Microsofts Spielekonsole Xbox 360 wurde erstmals in diesem Jahr in einem Monat in den USA öfter verkauft als Nintendos Wii. Das berichtet die Finanznachrichenagentur Bloomberg, der Zahlen der Marktforscher der NPD Group vorliegen. Demnach ging die Xbox 360 im September 527.800-mal über die Ladentische, die Wii 501.000-mal. Sonys Playstation 3 steht mit 119.400 verkauften Geräten an dritter Stelle. Unter den mobilen Konsolen wurde Nintendos DS 495.800-mal verkauft, die PSP 284.500-mal.
Der Playstation 3 trauen die Marktforscher zu, Boden gutmachen zu können, nachdem Sony Preissenkungen angekündigt hat. Das 80-GByte-Modell wird künftig für 499 statt zuvor 599 US-Dollar in den USA erhältlich sein. Zudem will Sony Anfang November ein Modell mit 40 GByte für 399 US-Dollar (279 Euro) auf den Markt bringen. Ein solches Gerät ist in Europa seit dem 12. Oktober für 400 Euro zu haben. Offenbar haben die Erfahrungen in Europa die Sony-Manager ermutigt, das Modell auch nach Amerika zu bringen.
Microsoft könnte seinem jüngst erschienen Xbox-Spiel Halo 3 zu Recht die Bürde auferlegt haben, die Xbox 360 aus den roten Zahlen zu holen.
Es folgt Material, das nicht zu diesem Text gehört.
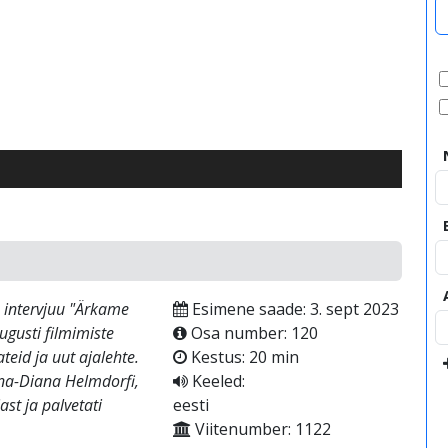
video
 intervjuu "Ärkame
Esimene saade: 3. sept 2023
ugusti filmimiste
Osa number: 120
eid ja uut ajalehte.
Kestus: 20 min
ina-Diana Helmdorfi,
Keeled:
ast ja palvetati
eesti
Viitenumber: 1122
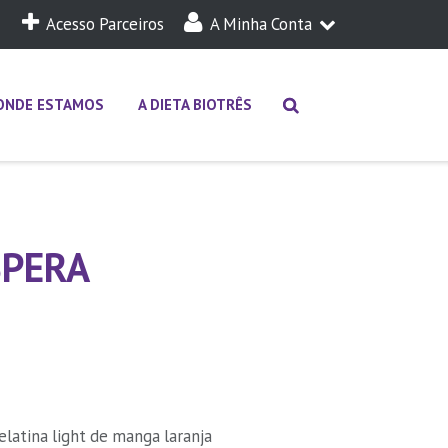
Acesso Parceiros
A Minha Conta
A Minha Dieta
Login
ONDE ESTAMOS
A DIETA BIOTRÊS
SPERA
atina light de manga laranja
Vom Verkaufsstart am 25. September bis zum 6. Oktober wurde es 3,3 Millionen Mal verkauft. Allein am ersten Tag wurden mit Halo 3 170 Millionen US-Dollar umgesetzt. Auf den Plätzen dahinter rangieren auf der Septemberliste Nintendos Wii Play w/ Remote und Legend of Zelda: Phantom Hourglass, die im September jeweils 282.000- beziehungsweise 224.000-mal verkauft wurden.